It’s been ugly for MLPs over the last 12 months, with the Alerian MLP Index (AMZ) off 29.3% since reaching an all-time high on August 29, 2014. Proponents have tried to assuage investor fears by sticking to the script: MLPs operate toll road business models that are agnostic to commodity prices and generate stable and growing cash flows. MLP unit prices are uncorrelated with interest rate movements. Long-term fundamentals remain intact as North America needs $641 billion of energy infrastructure investment over the next 20 years.
At this point, you either believe it or you don’t, and you’re voting with your investment dollars accordingly. Something may push your opinion in another direction, but I’m going to go out on a limb and say it’s more likely to be a change in the macro environment, e.g. stabilization in crude production or even lower for even longer, as opposed to another blog post, analyst report, whitepaper, or webcast saying things you’ve already heard. So rather than slay the slain, let’s talk about something else: Ferrellgas Partners (FGP) ending its 20-year streak of $0.50 quarterly distributions.
For long-time MLP observers, it was hard to believe that FGP’s diversification initiative announced back in January 2014 would amount to anything. Though FGP had grown in size since its June 1994 IPO, it had never raised its distribution. Not once. Including its first quarterly distribution announced on November 18, 1994, FGP had rattled off 77 consecutive quarterly distributions of $0.50. (As a quick aside, yes, FGP has IDRs. I went back to the company’s IPO prospectus to double check for this post because it has never come up in 12 years of conversation. The splits are traditional at 13%, 23%, and 48%, and go into effect at $0.55, $0.63, and $0.82, respectively.)
Because the company’s quarterly distribution announcements were as automatic as Steph Curry, FGP became the no-growth MLP benchmark. For companies that were increasing their distributions, FGP represented the stick, i.e. this is where you’ll trade if you stop growing. And if a company’s yield was higher, FGP represented the carrot, i.e. this is where you’ll trade if the market stops thinking that your distribution is at risk. Rightly or wrongly, a small-cap retail marketer of propane came to be an important measuring stick for midstream and non-midstream companies alike. And though we have long discouraged investors against using MLPs as fixed-income substitutes in their portfolios, if you had to choose one for that purpose, FGP would be it.
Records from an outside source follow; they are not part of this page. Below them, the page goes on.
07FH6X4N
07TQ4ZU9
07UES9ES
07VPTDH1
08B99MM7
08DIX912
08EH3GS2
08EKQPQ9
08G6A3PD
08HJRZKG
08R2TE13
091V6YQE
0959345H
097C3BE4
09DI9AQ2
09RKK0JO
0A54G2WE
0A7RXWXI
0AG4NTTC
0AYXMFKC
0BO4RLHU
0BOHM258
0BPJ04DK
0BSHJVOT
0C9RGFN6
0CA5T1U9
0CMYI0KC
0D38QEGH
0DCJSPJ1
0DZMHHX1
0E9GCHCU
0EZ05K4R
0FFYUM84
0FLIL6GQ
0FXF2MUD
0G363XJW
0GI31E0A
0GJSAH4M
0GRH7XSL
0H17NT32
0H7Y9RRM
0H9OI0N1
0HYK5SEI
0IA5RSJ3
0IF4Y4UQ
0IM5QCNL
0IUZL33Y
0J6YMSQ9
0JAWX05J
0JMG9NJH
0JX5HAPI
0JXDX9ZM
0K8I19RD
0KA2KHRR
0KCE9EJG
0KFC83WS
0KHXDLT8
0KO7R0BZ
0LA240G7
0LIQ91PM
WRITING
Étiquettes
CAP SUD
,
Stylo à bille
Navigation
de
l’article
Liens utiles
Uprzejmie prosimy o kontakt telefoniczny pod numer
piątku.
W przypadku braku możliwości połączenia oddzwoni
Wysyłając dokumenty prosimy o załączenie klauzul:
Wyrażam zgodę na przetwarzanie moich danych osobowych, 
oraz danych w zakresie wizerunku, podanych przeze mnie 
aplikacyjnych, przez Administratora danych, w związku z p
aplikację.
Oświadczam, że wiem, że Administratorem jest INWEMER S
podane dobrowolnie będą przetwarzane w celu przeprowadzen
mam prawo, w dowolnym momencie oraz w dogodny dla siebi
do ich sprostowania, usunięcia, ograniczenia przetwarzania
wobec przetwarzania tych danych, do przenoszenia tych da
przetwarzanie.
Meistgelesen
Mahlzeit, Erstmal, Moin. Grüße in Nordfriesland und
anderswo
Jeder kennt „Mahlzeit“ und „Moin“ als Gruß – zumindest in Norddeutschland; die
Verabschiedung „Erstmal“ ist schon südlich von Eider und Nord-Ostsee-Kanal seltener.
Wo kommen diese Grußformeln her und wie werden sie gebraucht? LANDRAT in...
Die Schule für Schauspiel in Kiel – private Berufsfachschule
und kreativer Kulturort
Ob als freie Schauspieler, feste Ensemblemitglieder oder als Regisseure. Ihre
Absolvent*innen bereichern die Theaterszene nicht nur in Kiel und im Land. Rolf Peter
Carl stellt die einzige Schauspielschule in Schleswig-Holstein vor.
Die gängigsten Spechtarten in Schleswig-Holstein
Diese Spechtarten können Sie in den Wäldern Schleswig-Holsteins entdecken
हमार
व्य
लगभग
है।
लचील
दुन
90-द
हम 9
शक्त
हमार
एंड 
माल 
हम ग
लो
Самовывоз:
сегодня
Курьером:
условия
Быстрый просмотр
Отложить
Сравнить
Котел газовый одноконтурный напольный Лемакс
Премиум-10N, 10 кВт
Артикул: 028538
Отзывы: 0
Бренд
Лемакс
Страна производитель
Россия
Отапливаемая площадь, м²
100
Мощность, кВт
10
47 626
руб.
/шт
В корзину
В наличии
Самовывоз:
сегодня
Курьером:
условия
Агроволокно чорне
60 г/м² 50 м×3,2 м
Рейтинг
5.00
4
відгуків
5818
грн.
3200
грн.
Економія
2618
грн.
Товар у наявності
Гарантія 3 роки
Then the Bridger Logistics acquisition and board-approved 2.5% distribution increase to $0.5125 came along and messed everything up. But since the announcement didn’t have record and payable dates, and since it was contingent upon the transaction closing, I remained in denial. After all, only in Bizarro World would FGP raise its distribution. We imagine that the three companies that have been around to watch the entire streak—Buckeye Partners (BPL), Enbridge Energy Partners (EEP), and ONEOK Partners (OKS)—felt similarly.
The transaction closed on June 24th, and the company announced on August 20th that the new distribution would be payable on September 14th to unitholders of record on September 7th. It’s been a couple of days since unitholders saw the incremental 1.25 cents per unit in their accounts, and I’m still having a hard time believing that it actually happened. It’s the end of an era. Since the diversification initiative was announced, FGP has returned 7.3% on a total return basis, significantly outpacing the AMZ’s 18.7% loss over the same time period. So perhaps the era ending is a good thing, at least for the company’s unitholders.
So where does that leave us today? Excluding general partners, variable distribution partnerships, and monthly payers, 92 energy MLPs paid a distribution this quarter. With FGP raising its distribution, the longest streak now belongs to Cheniere Energy Partners (CQP) at 34 quarters paying the same distribution.